Yes I agree you would need to tunnel because the headers aren’t big enough.

If I had to guess the futur, the industry will most likely go towards something like few expensive IPv4 owned by major cloud and internet providers and crazy recursive NAT setups everywhere. Because that works without breaking stuff.


There are an astonishing number of corporate end users also using "unused" chunks /8 sized of IP space internally. As if rfc1918 wasn't big enough.

I help design one of big 3 cloud providers and we're about to run out of private space for customer IPv4. We are addressing this is in a number of ways but I think others have run into this same issue.

/24 can easily be moved. And if I have 65000 /24s with varying utilization (like Apple,) and could turn that into money by coalescing and adding NAT, that would drive change.

It’s not that ipv4 space is exhausted, there’s plenty of it available. It’s that early on it was mismanaged to the point that people / companies were able to buy entire /8’s for basically nothing and hold them forever.

You haven't seen the full depths of it then.

I originally wrote "a giant headache that never goes away", but changed it because it is possible to renumber the networks. But... that doesn't properly fix the problem. You'll hit the exact same issue the next time you go through a merger.
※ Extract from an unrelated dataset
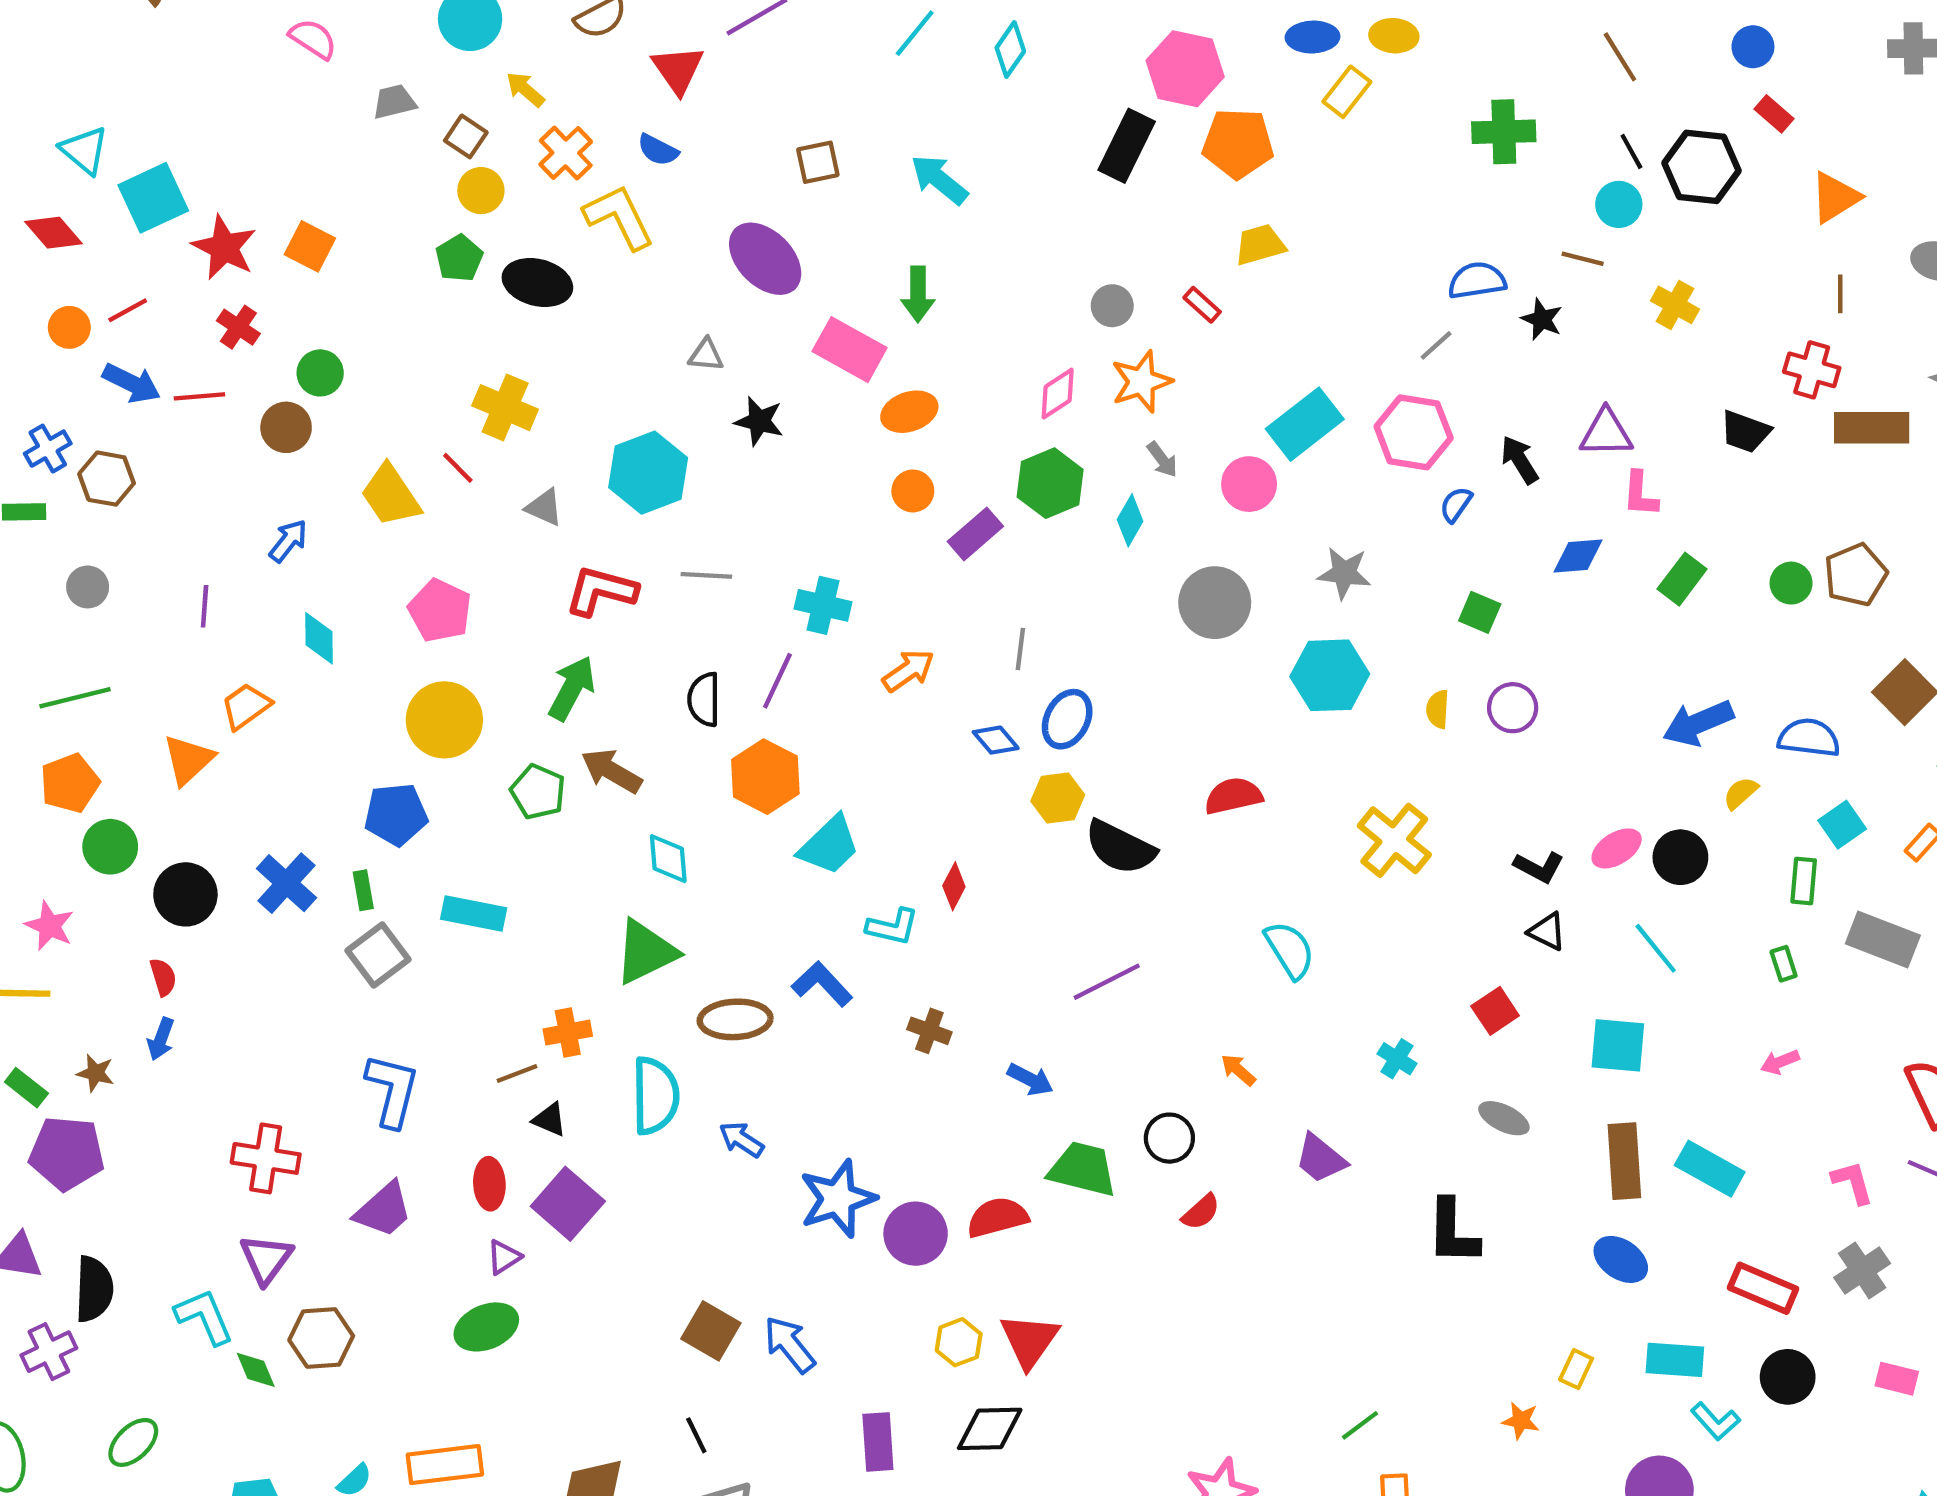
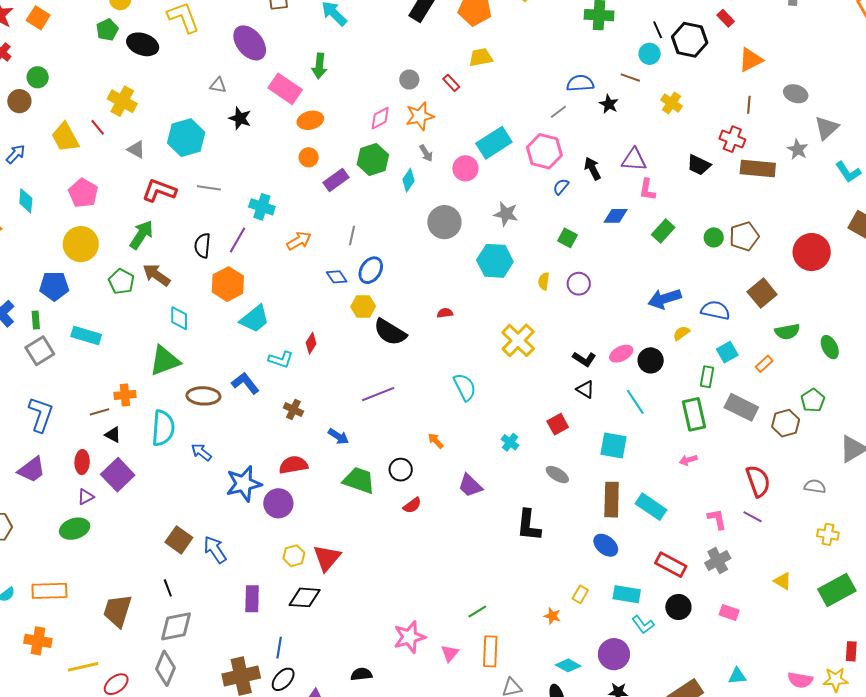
red semicircle: (1233, 796) -> (445, 313), size x0.6
green rectangle: (1784, 964) -> (694, 414), size x2.0
red semicircle: (997, 1217) -> (293, 465), moved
Worse, RFC1918 isn't actually that big. There are plenty of companies out there that have either exhausted it or have to be very very careful with their use of it to avoid running out. At some point you run out of space to renumber into. You're also going to have issues with e.g. VPNs to people's home networks, where renumbering isn't viable.
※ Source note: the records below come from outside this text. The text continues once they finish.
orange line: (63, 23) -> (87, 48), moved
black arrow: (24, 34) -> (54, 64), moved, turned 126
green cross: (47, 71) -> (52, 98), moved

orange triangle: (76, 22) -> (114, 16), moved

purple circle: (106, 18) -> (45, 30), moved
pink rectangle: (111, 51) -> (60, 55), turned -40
I've been pushing this idea at work lately. We've got a whole network of /28's in IPv4. Provisioning new servers is a nightmare.

Depends on your scale.. As soon as you start to have to resort to overlapping private IPv4 networks it really starts to get fun if you have to connect certain things together that weren't planned to be able to reach each other initially.

With IPv6 this is a non-issue.


I'm wondering how such a change would get "merged" in to begin with. I imagine even non-network engineers would get this huge itch having a large corporate contain a private IP in the changelist (I'm the non network engineer and can't really explain why it's bad. But it FEELS wrong and sometimes you at least need to use instinct to get another pair of eyes on something).

A big reason is mergers (something HP has a lot of experience with); merging two 10/8 networks is a mess but if they have unique IPs it's easier.

Also, I think the concept of a "private network" is inflexible and in some sense a premature optimization. If you use unique IPs you can decide on a subnet or even host basis what is exposed to the Internet and what isn't.


Can you elaborate on proper IP management? Isn't that sort of what the parent post is talking about with splitting the network into regional chunks?

I'd imagine few service teams at Amazon would get very far with a /29, let alone a /24, if they have to put all their stuff on that.


My first Networking job (2012-2015) was still like that! It was a regional health system that had a /16 from the early 90s (pre-ARIN). We were still using public IPs on printers and guest networks even. It was a bit of a pain going to the next place with 10x the devices and 1/10th the IP space.

Funnily enough the first job with all public IPs was the one with some IPv6 deployed while the 2nd was the one without. Of course it was the same manager in the early 1990s that rolled out IPv4 there that rolled out IPv6 in the 2010s so maybe it's not so surprising.